Paul Weller (born John William Weller) found his voice early, bellowing rock ‘n’ roll covers in working men’s clubs as a teenager during The Jam‘s nascent years.
By the time he was in his 20’s his husky bark was arguably the most recognisable voice of the post-punk era.
Following the demise of The Jam, Weller remodelled himself as a silky soul chanteur with The Style Council, but only as he hit his 40s did he proclaim he was happy with his voice – by then textured enough to convey tenderness and rage in the same phrase.

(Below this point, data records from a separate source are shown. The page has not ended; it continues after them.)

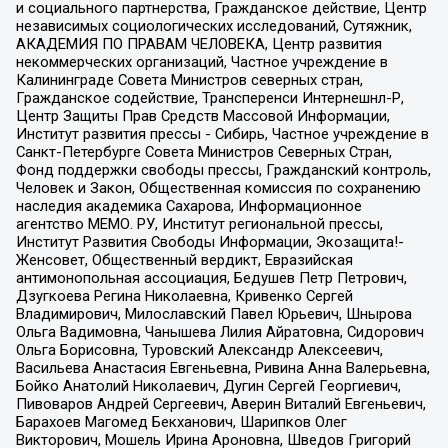
и социального партнерства, Гражданское действие, Центр
независимых социологических исследований, Сутяжник,
АКАДЕМИЯ ПО ПРАВАМ ЧЕЛОВЕКА, Центр развития
некоммерческих организаций, Частное учреждение в
Калининграде Совета Министров северных стран,
Гражданское содействие, Трансперенси Интернешнл-Р,
Центр Защиты Прав Средств Массовой Информации,
Институт развития прессы - Сибирь, Частное учреждение в
Санкт-Петербурге Совета Министров Северных Стран,
Фонд поддержки свободы прессы, Гражданский контроль,
Человек и Закон, Общественная комиссия по сохранению
наследия академика Сахарова, Информационное
агентство МЕМО. РУ, Институт региональной прессы,
Институт Развития Свободы Информации, Экозащита!-
Женсовет, Общественный вердикт, Евразийская
антимонопольная ассоциация, Бедушев Петр Петрович,
Дзугкоева Регина Николаевна, Кривенко Сергей
Владимирович, Милославский Павел Юрьевич, Шнырова
Ольга Вадимовна, Чанышева Лилия Айратовна, Сидорович
Ольга Борисовна, Туровский Александр Алексеевич,
Васильева Анастасия Евгеньевна, Ривина Анна Валерьевна,
Бойко Анатолий Николаевич, Дугин Сергей Георгиевич,
Пивоваров Андрей Сергеевич, Аверин Виталий Евгеньевич,
Барахоев Магомед Бекханович, Шарипков Олег
Викторович, Мошель Ирина Ароновна, Шведов Григорий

Having failed to disband The Style Council on time (a mistake, by his own admission), Paul Weller seemed to be at a point where his greatest songs were in the far distance, tangled up in The Jam and the politicised rush of Our Favourite Shop.
He seemed to have become an anachronism, a man in a silver suit grumbling about “making music for people my own age”.

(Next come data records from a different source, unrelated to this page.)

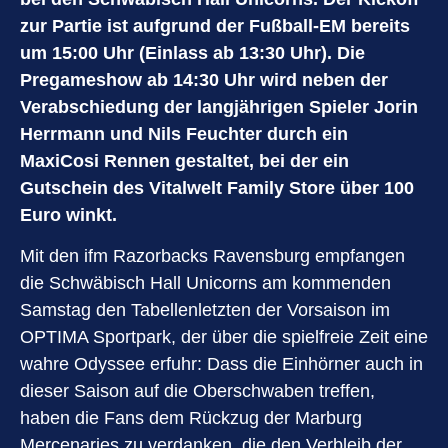
zur Partie ist aufgrund der Fußball-EM bereits
um 15:00 Uhr (Einlass ab 13:30 Uhr). Die
Pregameshow ab 14:30 Uhr wird neben der
Verabschiedung der langjährigen Spieler Jorin
Herrmann und Nils Feuchter durch ein
MaxiCosi Rennen gestaltet, bei der ein
Gutschein des Vitalwelt Family Store über 100
Euro winkt.
Mit den ifm Razorbacks Ravensburg empfangen
die Schwäbisch Hall Unicorns am kommenden
Samstag den Tabellenletzten der Vorsaison im
OPTIMA Sportpark, der über die spielfreie Zeit eine
wahre Odyssee erfuhr: Dass die Einhörner auch in
dieser Saison auf die Oberschwaben treffen,
haben die Fans dem Rückzug der Marburg
Mercenaries zu verdanken, die den Verbleib der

After three years without a record deal following the demise of The Style Council, his eponymous 1992 solo debut album marked the relocation of his missing mojo.
He seemed to have crash-landed back in the six months following The Jam’s Tales From The Riverbank – folkier, wiser and desperate to re-establish himself as a songwriter.
Wild Wood (1993) saw it fine-tuned to reconnect with a mass audience. The album contributed toward a general reawakening of interest in Sixties ideology, helping to inspire Britpop and earning Weller the nickname “Modfather”.
The album won the Ivor Novello award for Outstanding Contemporary Song Collection and re-established Weller as one of Britain’s most gifted songwriters.
Then 1995’s hugely successful Stanley Road – released at the peak of the Britpop heatwave – marked the point where he ceased to be just a peculiarly prolific pop star and became nothing short of a pan-generational guru.